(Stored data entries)
========

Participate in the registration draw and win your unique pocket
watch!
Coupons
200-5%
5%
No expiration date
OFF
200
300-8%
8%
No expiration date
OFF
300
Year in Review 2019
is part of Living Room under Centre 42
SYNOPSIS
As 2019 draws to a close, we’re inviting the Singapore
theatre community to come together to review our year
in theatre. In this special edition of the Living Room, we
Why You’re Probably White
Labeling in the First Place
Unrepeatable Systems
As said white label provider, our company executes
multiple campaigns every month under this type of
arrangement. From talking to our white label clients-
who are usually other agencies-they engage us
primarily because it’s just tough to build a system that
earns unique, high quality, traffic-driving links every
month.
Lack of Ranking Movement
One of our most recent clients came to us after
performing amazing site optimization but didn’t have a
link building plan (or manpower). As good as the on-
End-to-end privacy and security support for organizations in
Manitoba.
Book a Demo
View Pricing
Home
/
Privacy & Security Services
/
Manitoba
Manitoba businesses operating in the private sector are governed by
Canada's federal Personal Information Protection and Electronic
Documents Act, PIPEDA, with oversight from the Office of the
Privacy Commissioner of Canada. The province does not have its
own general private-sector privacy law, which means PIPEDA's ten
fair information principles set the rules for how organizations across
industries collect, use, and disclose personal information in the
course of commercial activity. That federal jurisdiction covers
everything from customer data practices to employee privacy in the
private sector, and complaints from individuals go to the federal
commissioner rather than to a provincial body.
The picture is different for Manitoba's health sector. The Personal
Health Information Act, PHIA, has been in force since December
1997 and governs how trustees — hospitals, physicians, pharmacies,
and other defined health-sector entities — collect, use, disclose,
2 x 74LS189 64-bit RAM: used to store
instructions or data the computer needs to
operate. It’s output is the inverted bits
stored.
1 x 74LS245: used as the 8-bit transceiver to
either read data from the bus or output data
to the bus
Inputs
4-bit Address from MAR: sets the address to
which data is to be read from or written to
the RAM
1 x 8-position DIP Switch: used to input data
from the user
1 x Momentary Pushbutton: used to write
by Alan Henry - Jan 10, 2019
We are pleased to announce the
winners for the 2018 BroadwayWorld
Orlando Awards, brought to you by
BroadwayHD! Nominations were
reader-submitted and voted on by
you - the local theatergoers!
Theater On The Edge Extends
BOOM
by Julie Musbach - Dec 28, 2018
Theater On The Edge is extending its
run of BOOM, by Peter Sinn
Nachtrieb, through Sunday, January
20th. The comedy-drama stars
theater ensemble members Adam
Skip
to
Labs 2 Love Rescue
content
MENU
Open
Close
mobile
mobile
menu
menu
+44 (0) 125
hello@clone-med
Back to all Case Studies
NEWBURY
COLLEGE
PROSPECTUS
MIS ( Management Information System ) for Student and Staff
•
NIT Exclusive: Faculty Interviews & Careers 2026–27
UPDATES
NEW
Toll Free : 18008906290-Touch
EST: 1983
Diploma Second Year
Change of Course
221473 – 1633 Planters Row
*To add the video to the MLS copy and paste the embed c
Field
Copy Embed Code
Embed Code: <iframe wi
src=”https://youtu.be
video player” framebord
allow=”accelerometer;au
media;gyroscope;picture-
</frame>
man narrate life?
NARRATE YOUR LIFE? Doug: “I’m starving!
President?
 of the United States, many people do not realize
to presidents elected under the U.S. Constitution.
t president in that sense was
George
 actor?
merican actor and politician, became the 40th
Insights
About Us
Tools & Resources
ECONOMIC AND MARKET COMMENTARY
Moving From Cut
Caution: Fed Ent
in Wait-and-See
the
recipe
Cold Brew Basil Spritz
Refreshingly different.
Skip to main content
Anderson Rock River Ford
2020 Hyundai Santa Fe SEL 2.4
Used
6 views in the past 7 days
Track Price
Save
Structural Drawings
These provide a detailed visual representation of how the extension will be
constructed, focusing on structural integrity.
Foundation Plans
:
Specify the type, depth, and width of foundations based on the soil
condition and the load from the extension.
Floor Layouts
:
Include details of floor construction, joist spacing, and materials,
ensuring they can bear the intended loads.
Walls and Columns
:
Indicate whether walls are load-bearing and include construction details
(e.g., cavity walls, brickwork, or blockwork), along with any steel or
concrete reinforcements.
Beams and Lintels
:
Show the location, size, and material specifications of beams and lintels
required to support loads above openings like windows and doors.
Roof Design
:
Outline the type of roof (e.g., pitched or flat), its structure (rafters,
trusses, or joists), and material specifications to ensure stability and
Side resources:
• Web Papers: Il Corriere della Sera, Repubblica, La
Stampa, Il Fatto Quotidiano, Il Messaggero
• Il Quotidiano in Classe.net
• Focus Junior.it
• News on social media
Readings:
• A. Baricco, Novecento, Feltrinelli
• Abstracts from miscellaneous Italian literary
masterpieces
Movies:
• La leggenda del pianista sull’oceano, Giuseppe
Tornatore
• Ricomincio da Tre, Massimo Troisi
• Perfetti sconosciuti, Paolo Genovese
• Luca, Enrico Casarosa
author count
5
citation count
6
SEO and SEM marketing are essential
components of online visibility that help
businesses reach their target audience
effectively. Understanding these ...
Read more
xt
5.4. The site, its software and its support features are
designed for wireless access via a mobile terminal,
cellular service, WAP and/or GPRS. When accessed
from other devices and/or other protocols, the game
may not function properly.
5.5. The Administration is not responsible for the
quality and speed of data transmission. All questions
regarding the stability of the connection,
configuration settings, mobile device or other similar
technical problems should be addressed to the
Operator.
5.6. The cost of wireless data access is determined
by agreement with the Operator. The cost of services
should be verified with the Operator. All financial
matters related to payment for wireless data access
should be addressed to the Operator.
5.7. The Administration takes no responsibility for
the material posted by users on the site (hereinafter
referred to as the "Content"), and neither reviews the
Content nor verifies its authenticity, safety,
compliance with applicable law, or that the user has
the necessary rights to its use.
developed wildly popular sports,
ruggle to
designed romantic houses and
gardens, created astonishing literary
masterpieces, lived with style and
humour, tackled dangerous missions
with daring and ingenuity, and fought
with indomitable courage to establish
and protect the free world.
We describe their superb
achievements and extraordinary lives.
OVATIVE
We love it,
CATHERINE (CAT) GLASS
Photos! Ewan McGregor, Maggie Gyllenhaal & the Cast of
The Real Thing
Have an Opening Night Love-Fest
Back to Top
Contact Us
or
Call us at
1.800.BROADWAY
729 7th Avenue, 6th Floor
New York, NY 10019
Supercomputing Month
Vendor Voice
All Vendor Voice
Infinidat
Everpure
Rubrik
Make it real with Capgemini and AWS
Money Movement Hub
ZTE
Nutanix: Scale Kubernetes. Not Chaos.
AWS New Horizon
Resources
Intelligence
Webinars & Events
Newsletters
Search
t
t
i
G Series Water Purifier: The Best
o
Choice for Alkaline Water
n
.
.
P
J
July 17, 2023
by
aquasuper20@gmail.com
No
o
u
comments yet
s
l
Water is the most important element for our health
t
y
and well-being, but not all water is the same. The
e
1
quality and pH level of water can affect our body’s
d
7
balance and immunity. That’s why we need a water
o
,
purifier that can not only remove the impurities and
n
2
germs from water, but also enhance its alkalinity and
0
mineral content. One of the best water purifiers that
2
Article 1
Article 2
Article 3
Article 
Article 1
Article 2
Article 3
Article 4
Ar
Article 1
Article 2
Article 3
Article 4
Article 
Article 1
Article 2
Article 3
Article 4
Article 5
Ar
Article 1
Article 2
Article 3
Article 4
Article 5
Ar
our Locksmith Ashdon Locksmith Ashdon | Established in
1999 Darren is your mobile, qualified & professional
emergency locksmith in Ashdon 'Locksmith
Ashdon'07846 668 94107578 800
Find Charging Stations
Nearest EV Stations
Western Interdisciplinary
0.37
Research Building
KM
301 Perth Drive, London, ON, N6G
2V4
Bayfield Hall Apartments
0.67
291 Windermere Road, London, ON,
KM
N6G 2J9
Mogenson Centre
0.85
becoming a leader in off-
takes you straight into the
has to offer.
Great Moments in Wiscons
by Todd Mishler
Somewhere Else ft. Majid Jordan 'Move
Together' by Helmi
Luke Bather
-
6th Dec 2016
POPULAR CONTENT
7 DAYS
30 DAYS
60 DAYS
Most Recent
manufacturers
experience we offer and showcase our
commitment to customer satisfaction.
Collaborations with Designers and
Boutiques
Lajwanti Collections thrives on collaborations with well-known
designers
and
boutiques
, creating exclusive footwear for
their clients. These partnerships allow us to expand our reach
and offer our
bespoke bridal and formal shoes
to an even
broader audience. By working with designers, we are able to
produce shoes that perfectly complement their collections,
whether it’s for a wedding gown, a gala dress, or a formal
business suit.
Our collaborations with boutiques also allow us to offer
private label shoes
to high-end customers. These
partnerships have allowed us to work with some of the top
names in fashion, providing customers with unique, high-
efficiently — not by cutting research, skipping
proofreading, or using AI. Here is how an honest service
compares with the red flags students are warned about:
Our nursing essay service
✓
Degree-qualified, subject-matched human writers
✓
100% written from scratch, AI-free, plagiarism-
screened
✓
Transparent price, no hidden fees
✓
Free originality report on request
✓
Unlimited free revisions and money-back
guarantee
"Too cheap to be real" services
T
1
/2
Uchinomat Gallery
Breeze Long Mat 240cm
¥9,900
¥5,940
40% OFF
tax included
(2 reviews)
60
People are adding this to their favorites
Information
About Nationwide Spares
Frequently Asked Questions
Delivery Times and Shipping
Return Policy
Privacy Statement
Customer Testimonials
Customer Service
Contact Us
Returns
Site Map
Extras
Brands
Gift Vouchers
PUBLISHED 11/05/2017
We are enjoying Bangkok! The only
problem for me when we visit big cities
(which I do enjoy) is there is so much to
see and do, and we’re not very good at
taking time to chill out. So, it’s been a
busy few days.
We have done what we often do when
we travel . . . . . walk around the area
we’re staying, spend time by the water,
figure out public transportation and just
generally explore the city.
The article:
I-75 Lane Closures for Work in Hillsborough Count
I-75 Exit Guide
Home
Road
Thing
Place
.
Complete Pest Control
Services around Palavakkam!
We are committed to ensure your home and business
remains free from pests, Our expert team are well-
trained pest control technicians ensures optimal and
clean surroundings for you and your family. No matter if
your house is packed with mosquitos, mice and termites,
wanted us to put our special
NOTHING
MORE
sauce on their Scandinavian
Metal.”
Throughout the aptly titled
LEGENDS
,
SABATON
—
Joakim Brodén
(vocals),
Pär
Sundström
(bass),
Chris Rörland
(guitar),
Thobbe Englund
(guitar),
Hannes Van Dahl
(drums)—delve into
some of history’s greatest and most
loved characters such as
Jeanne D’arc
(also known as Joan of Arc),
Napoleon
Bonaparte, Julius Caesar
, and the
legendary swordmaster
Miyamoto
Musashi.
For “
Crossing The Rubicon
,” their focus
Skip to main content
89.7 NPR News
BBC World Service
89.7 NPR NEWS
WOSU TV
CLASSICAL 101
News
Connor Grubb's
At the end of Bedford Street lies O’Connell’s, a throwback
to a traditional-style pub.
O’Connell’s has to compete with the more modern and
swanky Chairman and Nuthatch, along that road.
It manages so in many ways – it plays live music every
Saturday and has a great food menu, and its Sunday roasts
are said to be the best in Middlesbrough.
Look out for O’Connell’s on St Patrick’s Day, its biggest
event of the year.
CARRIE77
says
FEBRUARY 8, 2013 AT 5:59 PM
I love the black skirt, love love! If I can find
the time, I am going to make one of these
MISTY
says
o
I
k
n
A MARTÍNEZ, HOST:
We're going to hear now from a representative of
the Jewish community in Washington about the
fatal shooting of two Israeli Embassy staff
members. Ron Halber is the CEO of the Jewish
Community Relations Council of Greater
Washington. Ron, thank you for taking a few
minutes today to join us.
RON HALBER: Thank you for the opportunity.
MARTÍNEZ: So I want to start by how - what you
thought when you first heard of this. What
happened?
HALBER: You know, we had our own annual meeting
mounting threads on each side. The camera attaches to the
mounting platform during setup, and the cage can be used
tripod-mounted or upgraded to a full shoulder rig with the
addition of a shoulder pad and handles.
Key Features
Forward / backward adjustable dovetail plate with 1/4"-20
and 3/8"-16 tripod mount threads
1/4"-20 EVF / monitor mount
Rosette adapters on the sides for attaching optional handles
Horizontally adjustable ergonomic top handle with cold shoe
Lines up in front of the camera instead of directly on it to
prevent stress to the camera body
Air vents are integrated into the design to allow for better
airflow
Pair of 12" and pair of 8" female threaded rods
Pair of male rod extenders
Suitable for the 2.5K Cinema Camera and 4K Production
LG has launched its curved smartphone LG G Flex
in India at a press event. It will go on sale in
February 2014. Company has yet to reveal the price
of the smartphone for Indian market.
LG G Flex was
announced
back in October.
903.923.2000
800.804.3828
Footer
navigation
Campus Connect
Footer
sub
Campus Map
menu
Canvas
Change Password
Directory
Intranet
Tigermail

========

WORK TO BE COMPLETED:
Using the entries above, find all lines with "specifications". Copy them.

WRITTEN RESPONSE:
Show the location, size, and material specifications of beams and lintels
trusses, or joists), and material specifications to ensure stability and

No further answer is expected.